Death Cab for Cutie

At the Santa Barbara Bowl, Tuesday, June 24.

Frontman Ben Gibbard led Death Cab for Cutie through a set of tunes new and old last Tuesday at the Santa Barbara Bowl.
Paul Wellman

Having seen Ben Gibbard and his Washington-based cohorts play shows everywhere from Hollywood service parking lots to the main stage at Coachella, the excitement of watching Death Cab for Cutie headline the Bowl came alongside a wave of very mixed emotions. For a band that was once noted for its tendency to sound better through earphones than in amphitheaters, a stage like the Bowl’s provided the ultimate challenge-filling a huge space with a style of music best known for its ability to reflect quiet bedroom ponderings on unrequited love. Luckily for us, the quartet passed the test with a flying and shining light show of colors.
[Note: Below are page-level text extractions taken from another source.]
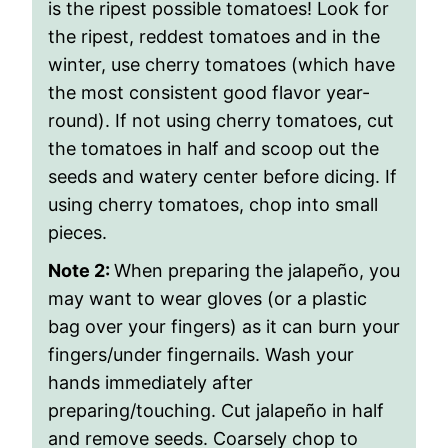
is the ripest possible tomatoes! Look for
the ripest, reddest tomatoes and in the
winter, use cherry tomatoes (which have
the most consistent good flavor year-
round). If not using cherry tomatoes, cut
the tomatoes in half and scoop out the
seeds and watery center before dicing. If
using cherry tomatoes, chop into small
pieces.
Note 2:
When preparing the jalapeño, you
may want to wear gloves (or a plastic
bag over your fingers) as it can burn your
fingers/under fingernails. Wash your
hands immediately after
preparing/touching. Cut jalapeño in half
and remove seeds. Coarsely chop to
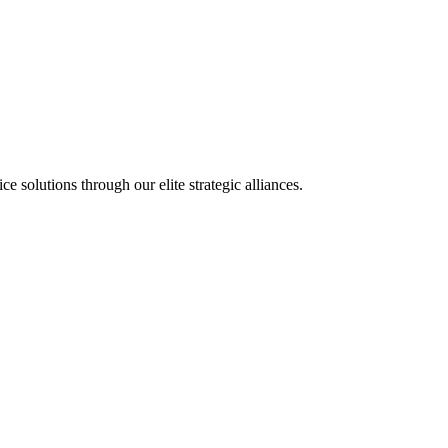
olutions through our elite strategic alliances.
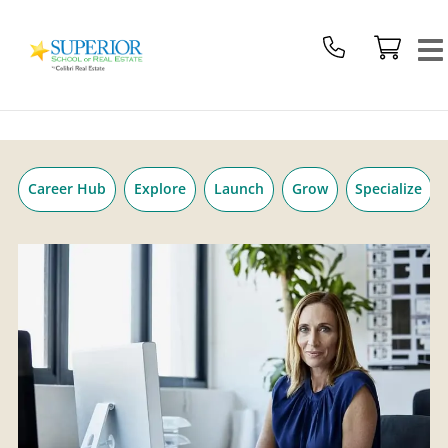
Superior
Skip
School
to
Of
content
Real
Estate
Logo
Career Hub
Explore
Launch
Grow
Specialize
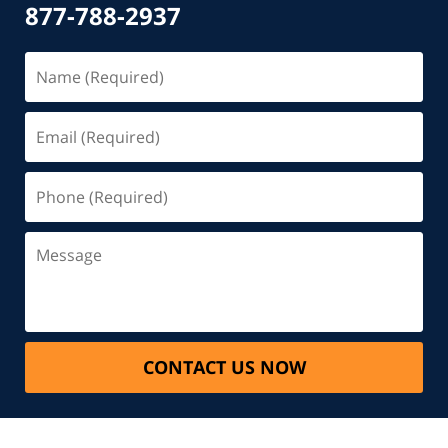
877-788-2937
CONTACT US NOW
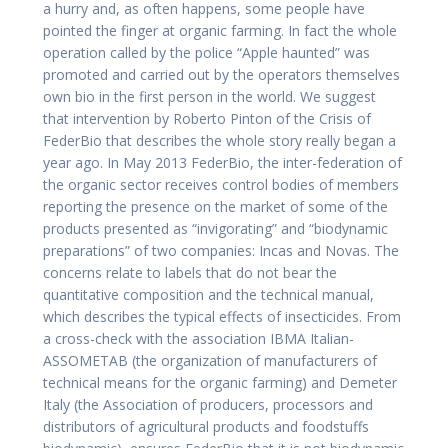
a hurry and, as often happens, some people have
pointed the finger at organic farming. In fact the whole
operation called by the police “Apple haunted” was
promoted and carried out by the operators themselves
own bio in the first person in the world. We suggest
that intervention by Roberto Pinton of the Crisis of
FederBio that describes the whole story really began a
year ago. In May 2013 FederBio, the inter-federation of
the organic sector receives control bodies of members
reporting the presence on the market of some of the
products presented as “invigorating” and “biodynamic
preparations” of two companies: Incas and Novas. The
concerns relate to labels that do not bear the
quantitative composition and the technical manual,
which describes the typical effects of insecticides. From
a cross-check with the association IBMA Italian-
ASSOMETAB (the organization of manufacturers of
technical means for the organic farming) and Demeter
Italy (the Association of producers, processors and
distributors of agricultural products and foodstuffs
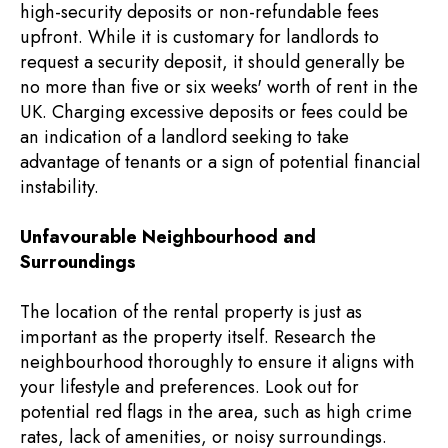
high-security deposits or non-refundable fees
upfront. While it is customary for landlords to
request a security deposit, it should generally be
no more than five or six weeks' worth of rent in the
UK. Charging excessive deposits or fees could be
an indication of a landlord seeking to take
advantage of tenants or a sign of potential financial
instability.
Unfavourable Neighbourhood and
Surroundings
The location of the rental property is just as
important as the property itself. Research the
neighbourhood thoroughly to ensure it aligns with
your lifestyle and preferences. Look out for
potential red flags in the area, such as high crime
rates, lack of amenities, or noisy surroundings.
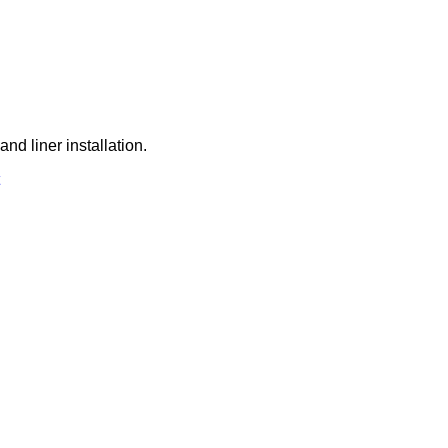
d liner installation.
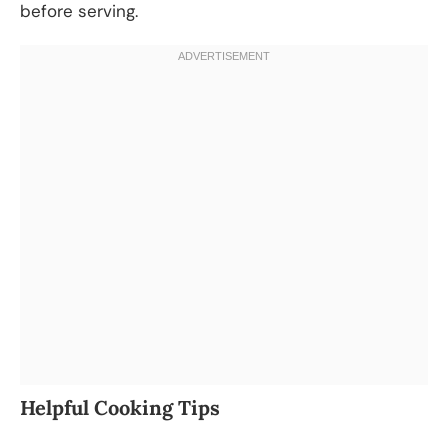
before serving.
Helpful Cooking Tips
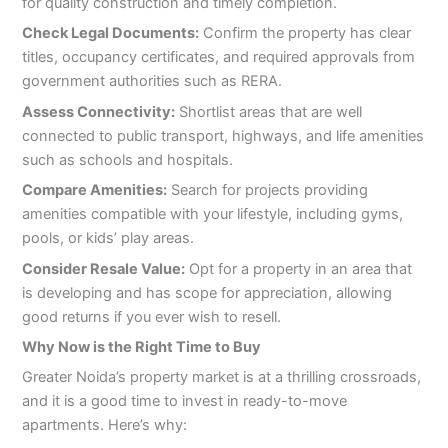
for quality construction and timely completion.
Check Legal Documents:
Confirm the property has clear
titles, occupancy certificates, and required approvals from
government authorities such as RERA.
Assess Connectivity:
Shortlist areas that are well
connected to public transport, highways, and life amenities
such as schools and hospitals.
Compare Amenities:
Search for projects providing
amenities compatible with your lifestyle, including gyms,
pools, or kids’ play areas.
Consider Resale Value:
Opt for a property in an area that
is developing and has scope for appreciation, allowing
good returns if you ever wish to resell.
Why Now is the Right Time to Buy
Greater Noida’s property market is at a thrilling crossroads,
and it is a good time to invest in ready-to-move
apartments. Here’s why:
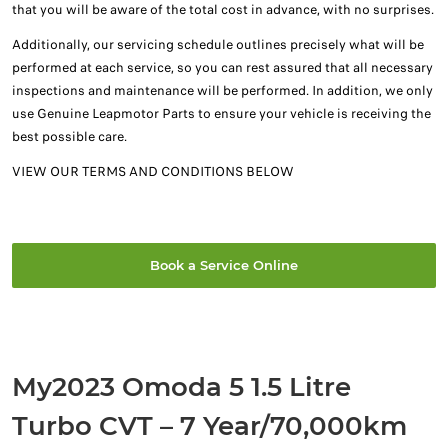
that you will be aware of the total cost in advance, with no surprises.
Additionally, our servicing schedule outlines precisely what will be
performed at each service, so you can rest assured that all necessary
inspections and maintenance will be performed. In addition, we only
use Genuine Leapmotor Parts to ensure your vehicle is receiving the
best possible care.
VIEW OUR TERMS AND CONDITIONS BELOW
Book a Service Online
My2023 Omoda 5 1.5 Litre
Turbo CVT – 7 Year/70,000km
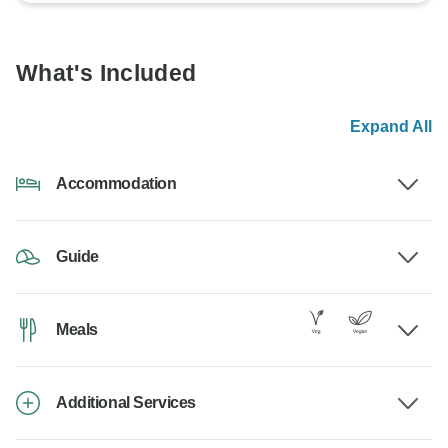
What's Included
Expand All
Accommodation
Guide
Meals
Additional Services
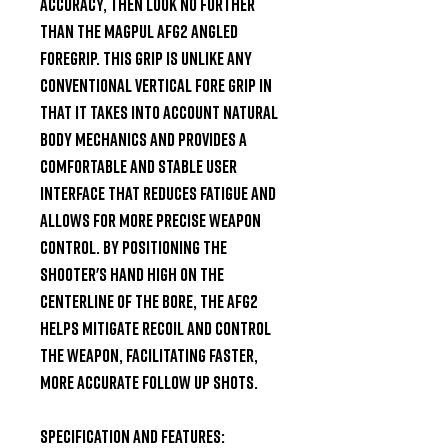
accuracy, then look no further 
than the Magpul AFG2 Angled 
Foregrip. This grip is unlike any 
conventional vertical fore grip in 
that it takes into account natural 
body mechanics and provides a 
comfortable and stable user 
interface that reduces fatigue and 
allows for more precise weapon 
control. By positioning the 
shooter's hand high on the 
centerline of the bore, the AFG2 
helps mitigate recoil and control 
the weapon, facilitating faster, 
more accurate follow up shots.

Specification and Features:
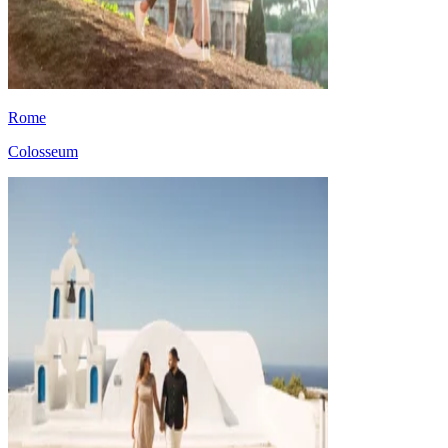
Rome
Colosseum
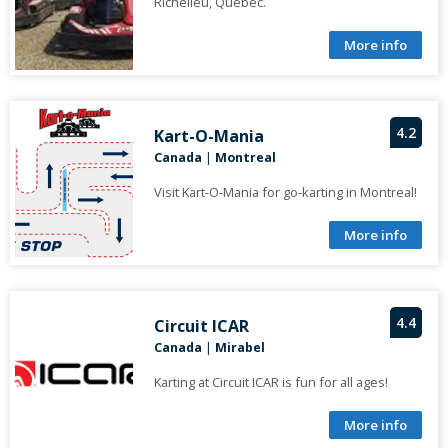
Richelieu, Quebec.
More info
4.2
Kart-O-Mania
Canada
|
Montreal
Visit Kart-O-Mania for go-karting in Montreal!
More info
4.4
Circuit ICAR
Canada
|
Mirabel
Karting at Circuit ICAR is fun for all ages!
More info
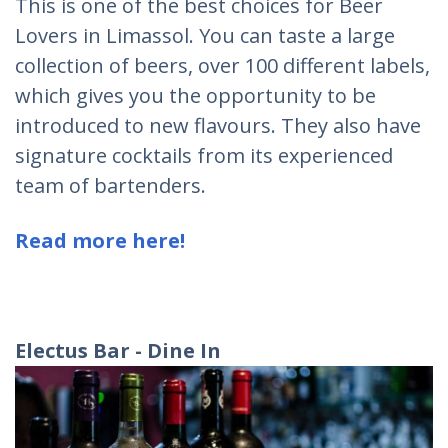
This is one of the best choices for Beer
Lovers in Limassol. You can taste a large
collection of beers, over 100 different labels,
which gives you the opportunity to be
introduced to new flavours. They also have
signature cocktails from its experienced
team of bartenders.
Read more here!
Electus Bar - Dine In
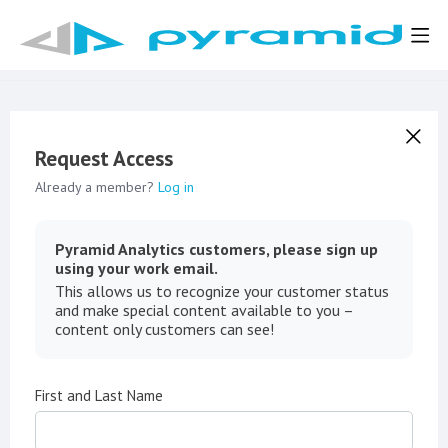
Request Access
Already a member?
Log in
Pyramid Analytics customers, please sign up
using your work email.
This allows us to recognize your customer status
and make special content available to you –
content only customers can see!
First and Last Name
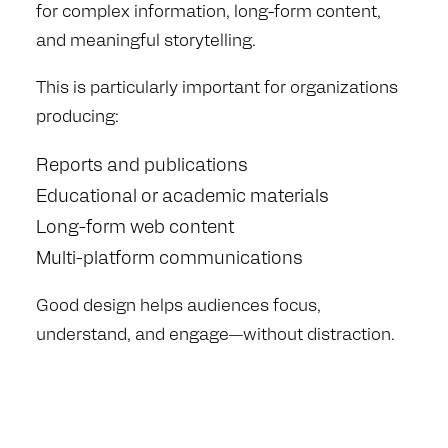
for complex information, long-form content,
and meaningful storytelling.
This is particularly important for organizations
producing:
Reports and publications
Educational or academic materials
Long-form web content
Multi-platform communications
Good design helps audiences focus,
understand, and engage—without distraction.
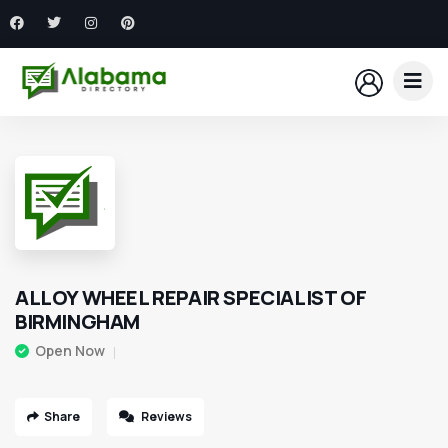
ALLOY WHEEL REPAIR SPECIALIST OF
BIRMINGHAM
Open Now
Share
Reviews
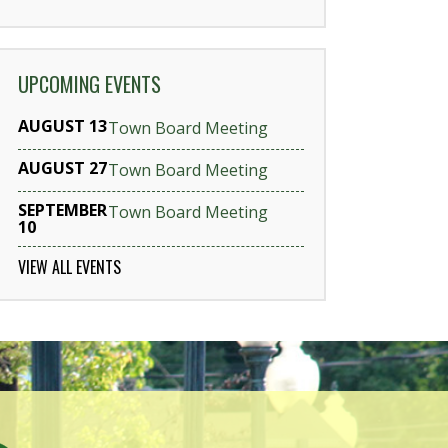
UPCOMING EVENTS
AUGUST 13
Town Board Meeting
AUGUST 27
Town Board Meeting
SEPTEMBER
Town Board Meeting
10
VIEW ALL EVENTS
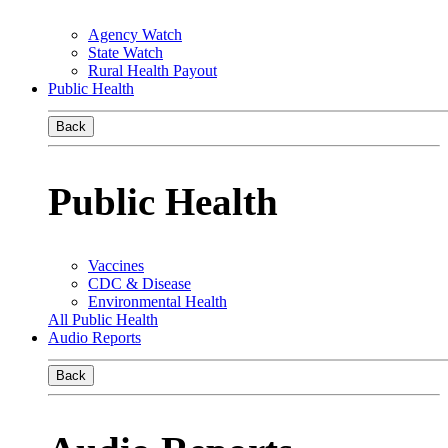
Agency Watch
State Watch
Rural Health Payout
Public Health
Back
Public Health
Vaccines
CDC & Disease
Environmental Health
All Public Health
Audio Reports
Back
Touring fresh on the heels of their most recent-and sonically lush-release to date, Narrow Stairs, Death Cab spent Tuesday’s set proving that a quiet little indie band can make it big without selling out. With little more than a wave to the crowd, Gibbard took to the stage-alongside guitarist Chris Walla, bassist Nick Harmer, and drummer Jason McGerr-looking like a waif version of his once-pudgy, bespectacled self. The foursome quickly launched into Stairs’ crunching opening track, “Bixby Canyon Bridge,” dissuading any and all skeptics within the song’s first three chords. With Gibbard and Walla sharing guitar duty, the band followed things up with reverb and pedal-heavy renditions of “The New Year” and “Why You’d Want to Live Here” before addressing their enamored minions.

Throughout the nearly two-hour-long set, the band juggled older tracks (“Photobooth,” “Company Calls”), necessary hits (“Sound of Settling,” “Soul Meets Body”), and a meticulously chosen mix of new tunes (“No Sunlight,” “Cath :”) to create a career retrospective whose sum was just as resonant as its parts. Following a stellar tambourine-and-guitar-driven rendition of “Marching Bands of Manhattan,” Gibbard introduced “Pictures in an Exhibition” as something he wrote “when some of you were in short pants.” Warbled and dissonant, the now 10-year-old “Pictures” served as the perfect snapshot of how far the band have come. There’s no doubt Death Cab’s sound has gotten fuller, grander, and even more radio-friendly, but when you listen to their catalogue in succession, the songs remain the same. Gibbard is still the kid behind the piano who favors lyrical honesty and winding guitar builds-only now, there are a lot more of us listening.